[TASK STATEMENT]
Nothing but the text should be carried over: reproduce all the data exactly and leave out every image.
START SUPPLIED INFORMATION
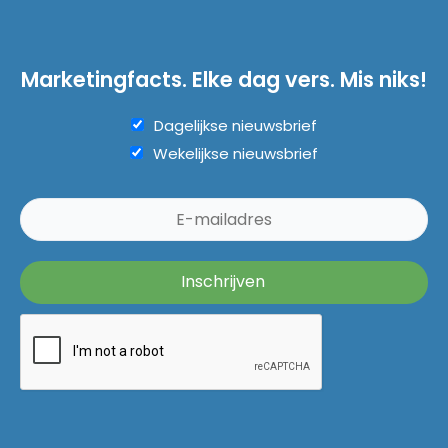
Marketingfacts. Elke dag vers. Mis niks!
Dagelijkse nieuwsbrief
Wekelijkse nieuwsbrief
END SUPPLIED INFORMATION
[EXERCISE OUTPUT]
Marketingfacts. Elke dag vers. Mis niks!
Dagelijkse nieuwsbrief
Wekelijkse nieuwsbrief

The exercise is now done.